* **EXERCISE**
Below are lines of records; copy exactly those from the one containing "einen schnellen und" through the one containing "18 октября 2017 г.", leaving the pictures behind.

(Transcribed page contents)
Content starts

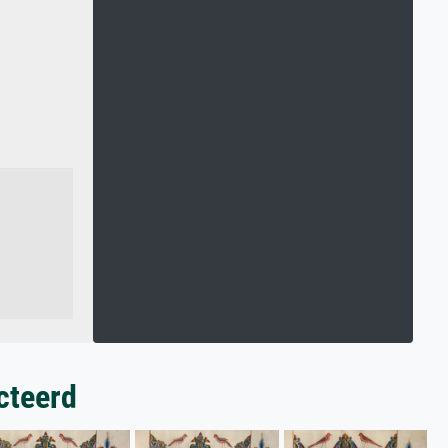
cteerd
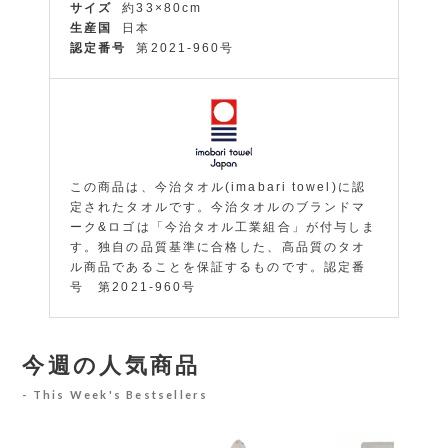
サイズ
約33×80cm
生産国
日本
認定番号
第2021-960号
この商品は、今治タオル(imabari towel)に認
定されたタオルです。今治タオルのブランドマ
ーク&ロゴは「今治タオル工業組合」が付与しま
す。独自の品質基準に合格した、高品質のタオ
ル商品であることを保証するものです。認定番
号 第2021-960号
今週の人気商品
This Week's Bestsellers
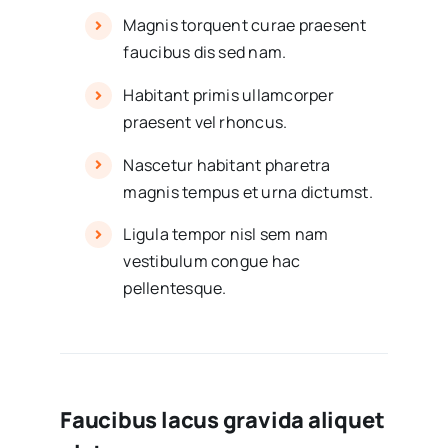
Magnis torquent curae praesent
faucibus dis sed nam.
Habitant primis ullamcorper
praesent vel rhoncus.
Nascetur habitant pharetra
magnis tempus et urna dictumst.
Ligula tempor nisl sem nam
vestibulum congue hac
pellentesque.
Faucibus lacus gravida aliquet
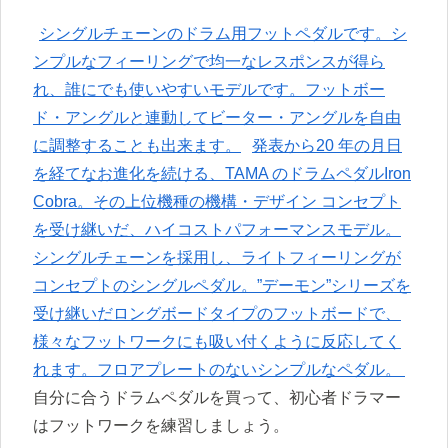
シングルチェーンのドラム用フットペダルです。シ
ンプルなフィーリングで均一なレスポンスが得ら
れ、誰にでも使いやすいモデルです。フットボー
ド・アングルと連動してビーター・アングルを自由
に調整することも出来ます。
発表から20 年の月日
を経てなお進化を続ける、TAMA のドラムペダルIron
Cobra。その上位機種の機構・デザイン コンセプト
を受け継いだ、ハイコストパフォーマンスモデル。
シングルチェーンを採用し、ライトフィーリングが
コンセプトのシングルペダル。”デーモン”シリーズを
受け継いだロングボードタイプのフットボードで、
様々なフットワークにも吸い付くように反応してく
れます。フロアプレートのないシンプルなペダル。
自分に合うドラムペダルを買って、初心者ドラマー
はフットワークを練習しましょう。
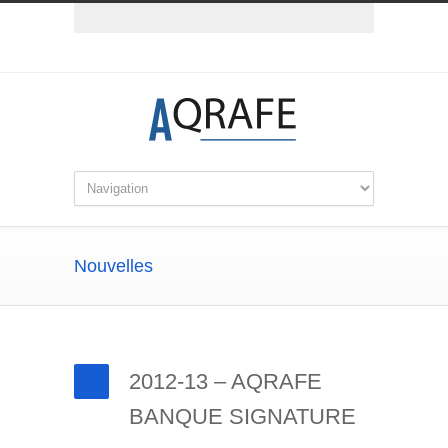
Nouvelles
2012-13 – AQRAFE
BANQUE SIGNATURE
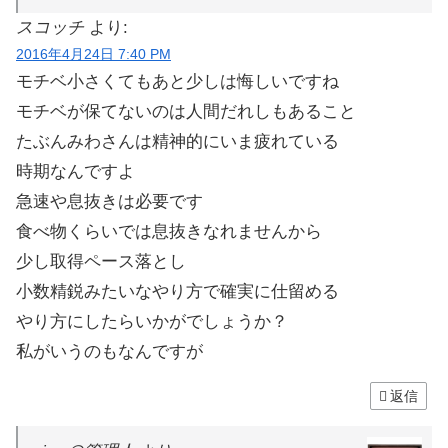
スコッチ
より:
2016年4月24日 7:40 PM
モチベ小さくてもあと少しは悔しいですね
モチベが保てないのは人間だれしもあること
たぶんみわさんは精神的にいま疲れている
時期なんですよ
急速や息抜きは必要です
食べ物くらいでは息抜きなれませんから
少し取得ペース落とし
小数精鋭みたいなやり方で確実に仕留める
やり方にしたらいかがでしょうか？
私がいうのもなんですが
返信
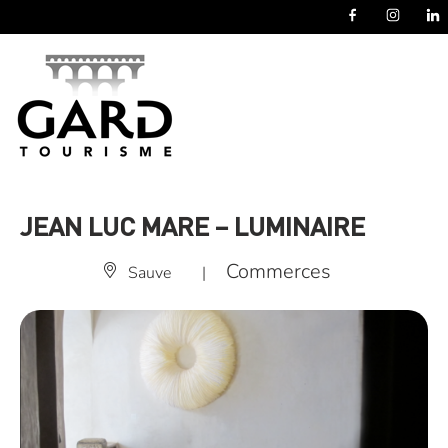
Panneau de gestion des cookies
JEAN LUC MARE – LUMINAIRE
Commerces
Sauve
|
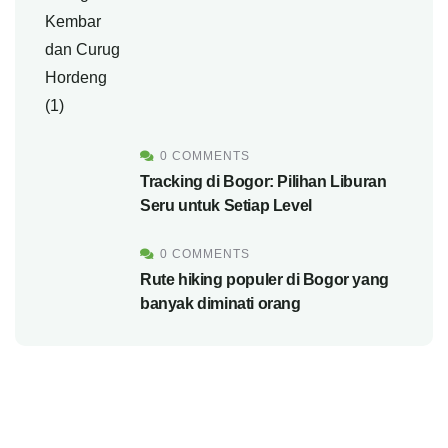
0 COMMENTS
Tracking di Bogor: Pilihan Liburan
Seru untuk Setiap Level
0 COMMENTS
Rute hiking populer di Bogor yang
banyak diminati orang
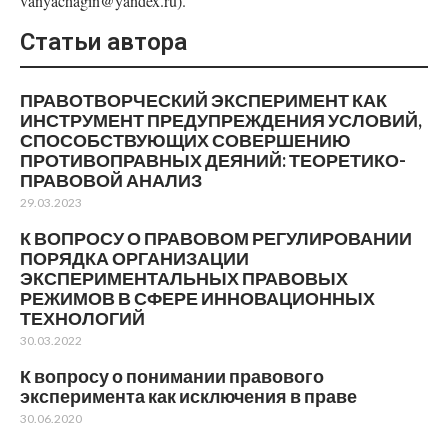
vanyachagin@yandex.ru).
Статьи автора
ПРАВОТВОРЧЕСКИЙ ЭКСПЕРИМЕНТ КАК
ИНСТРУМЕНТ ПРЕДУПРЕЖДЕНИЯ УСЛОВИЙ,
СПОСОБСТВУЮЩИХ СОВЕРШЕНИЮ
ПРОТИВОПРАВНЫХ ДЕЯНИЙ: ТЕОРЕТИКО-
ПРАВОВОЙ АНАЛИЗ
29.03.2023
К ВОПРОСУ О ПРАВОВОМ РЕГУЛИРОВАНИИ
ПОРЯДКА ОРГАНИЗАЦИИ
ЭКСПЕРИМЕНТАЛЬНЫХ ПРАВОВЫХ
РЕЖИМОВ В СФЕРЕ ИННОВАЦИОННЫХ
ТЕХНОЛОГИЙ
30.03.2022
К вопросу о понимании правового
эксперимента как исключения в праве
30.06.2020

Content ends
Content starts

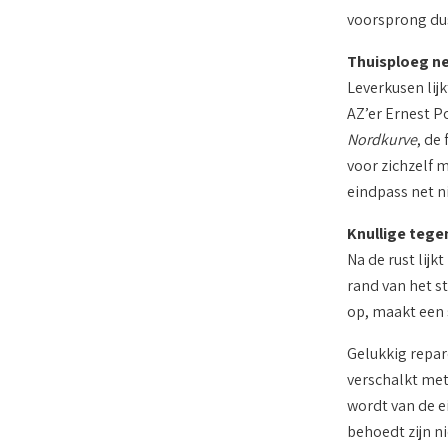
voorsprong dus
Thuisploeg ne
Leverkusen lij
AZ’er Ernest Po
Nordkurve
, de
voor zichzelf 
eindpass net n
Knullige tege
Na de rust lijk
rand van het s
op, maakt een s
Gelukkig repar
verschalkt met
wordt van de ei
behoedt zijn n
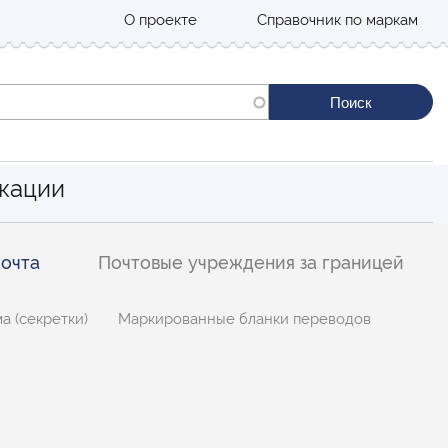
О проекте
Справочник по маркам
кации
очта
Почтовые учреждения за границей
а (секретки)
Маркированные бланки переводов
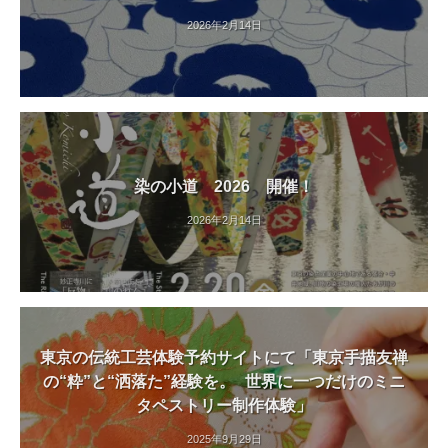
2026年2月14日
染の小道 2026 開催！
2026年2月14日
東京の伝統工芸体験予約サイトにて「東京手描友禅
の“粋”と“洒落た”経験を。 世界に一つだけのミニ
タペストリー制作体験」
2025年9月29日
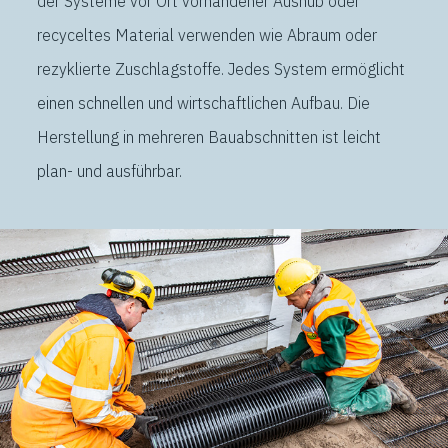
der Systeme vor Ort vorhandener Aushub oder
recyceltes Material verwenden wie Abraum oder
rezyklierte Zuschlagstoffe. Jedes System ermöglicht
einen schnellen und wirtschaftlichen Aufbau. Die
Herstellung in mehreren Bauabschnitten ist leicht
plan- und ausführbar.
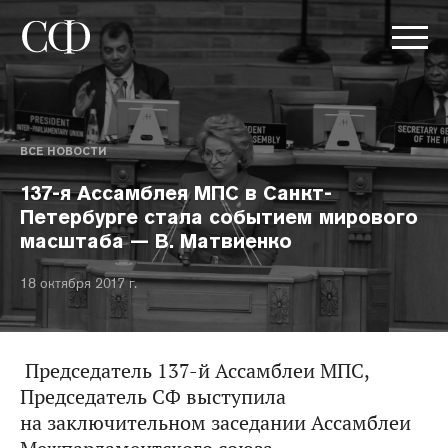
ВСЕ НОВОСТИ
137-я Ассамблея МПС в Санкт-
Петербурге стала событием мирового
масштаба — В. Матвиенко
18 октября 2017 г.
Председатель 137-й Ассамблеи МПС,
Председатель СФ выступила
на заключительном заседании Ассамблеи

Content ends

* **EXERCISE RESULT**
einen schnellen und wirtschaftlichen Aufbau. Die
Herstellung in mehreren Bauabschnitten ist leicht
plan- und ausführbar.
ВСЕ НОВОСТИ
137-я Ассамблея МПС в Санкт-
Петербурге стала событием мирового
масштаба — В. Матвиенко
18 октября 2017 г.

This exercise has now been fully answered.